To address the challenges in aggregated participation of distributed energy storage stations in electricity energy markets, including insufficient consideration of individual benefits, misalignment between aggregated feasible regions and operational objectives, and weak coupling of bidding strategies in two-stage markets, this paper proposes an individual benefit-driven aggregation method and a two-stage market bidding strategy for distributed energy storage. Firstly, based on Karush-Kuhn-Tucker (KKT) conditions, an optimization model for the aggregated feasible region incorporating individual benefit constraints is constructed, enabling multi-agent resource integration while ensuring that the revenue of each energy storage station is no less than that achieved through independent market participation. Subsequently, a bi-level optimization model for energy storage aggregators participating in day-ahead and real-time two-stage energy markets is established, characterizing strategic bidding behavior in the day-ahead stage and constructing a power adjustment mechanism based on day-ahead schedule deviations in the real-time stage. Based on game theory, the existence and uniqueness of market equilibrium are analyzed, and a two-stage market clearing method is proposed by transforming the bi-level optimization into a single-level KKT system. Simulation results on the Roy Billinton test system demonstrate that the proposed aggregation method increases the total revenue of four aggregators by 15.5% compared to the Minkowski summation method, with revenue improvements reaching 16.7% for aggregators with higher heterogeneity.
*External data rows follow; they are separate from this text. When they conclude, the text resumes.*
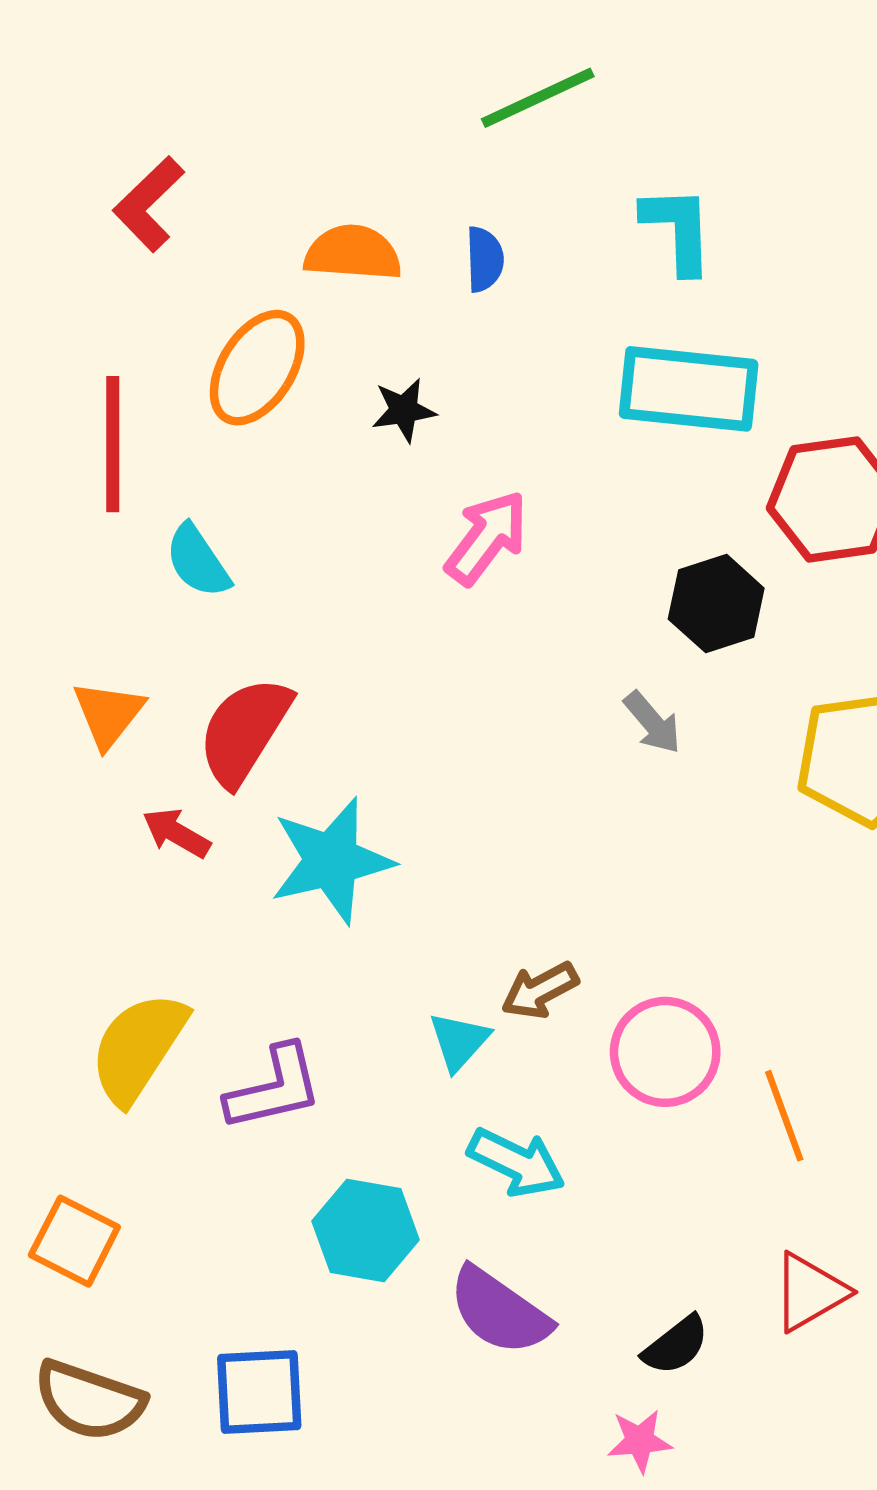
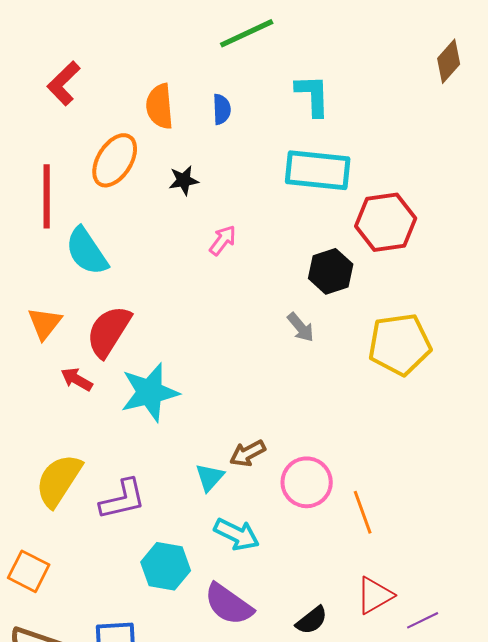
orange semicircle: (353, 253) -> (160, 106), turned -99
pink arrow: (487, 538) -> (223, 240), size x0.7
cyan semicircle: (198, 561) -> (87, 251), size x1.4

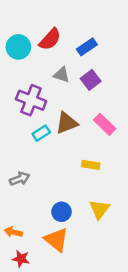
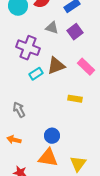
gray arrow: (20, 179) -> (19, 110), turned -98
yellow triangle: (100, 209) -> (78, 164), moved
orange arrow: (13, 232) -> (14, 140), moved
orange triangle: (56, 240) -> (48, 158), turned -30

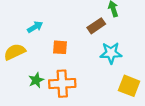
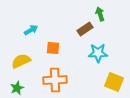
yellow semicircle: (15, 52) -> (21, 61), moved
green star: (36, 80) -> (17, 88), moved

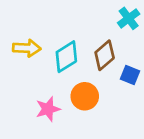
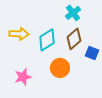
cyan cross: (129, 18) -> (73, 13), moved
pink star: (48, 109) -> (23, 77), moved

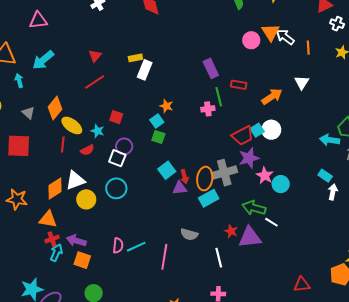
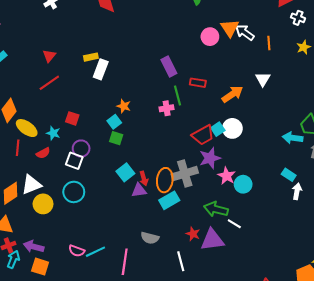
pink semicircle: (118, 246) -> (77, 251), turned 105

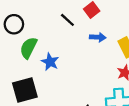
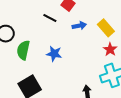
blue star: (50, 62) -> (54, 54), moved

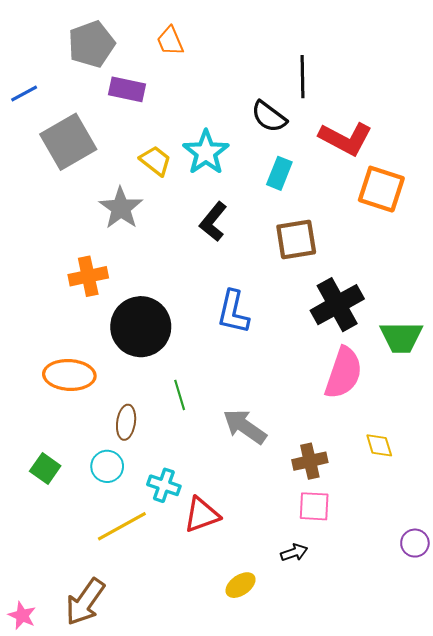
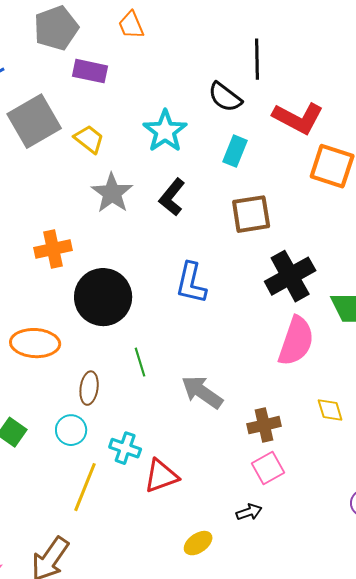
yellow trapezoid: (155, 161) -> (89, 139), moved
gray star: (121, 208) -> (112, 193), moved
pink square: (314, 506) -> (268, 468), turned -32
yellow line: (122, 526) -> (85, 487), turned -39

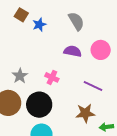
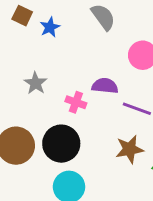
purple semicircle: (73, 51) -> (105, 86), moved
gray star: (20, 76) -> (35, 83), moved

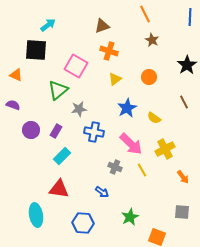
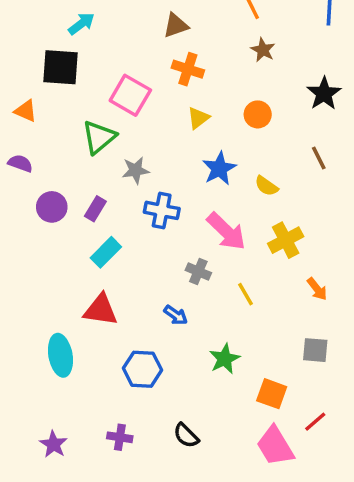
yellow line: (142, 170) -> (245, 294), moved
The total revenue in the two-stage market is 19.0% higher than that achieved by participating only in the day-ahead market. The proposed method achieves energy storage resource integration and revenue enhancement while ensuring individual rationality, effectively coupling day-ahead strategic bidding with real-time flexibility adjustments, thereby providing theoretical foundations and methodological support for distributed energy storage participation in electricity markets.